*** ENTRIES SUPPLIED Section Begins ***

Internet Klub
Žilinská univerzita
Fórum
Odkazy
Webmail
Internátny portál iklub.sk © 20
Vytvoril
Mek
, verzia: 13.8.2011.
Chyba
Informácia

*** ENTRIES SUPPLIED Section Ends ***

### PROBLEM TO SOLVE:
Print the material once more, keeping every word as it is.

### EXERCISE ANSWER:
Internet Klub
Žilinská univerzita
Fórum
Odkazy
Webmail
Internátny portál iklub.sk © 20
Vytvoril
Mek
, verzia: 13.8.2011.
Chyba
Informácia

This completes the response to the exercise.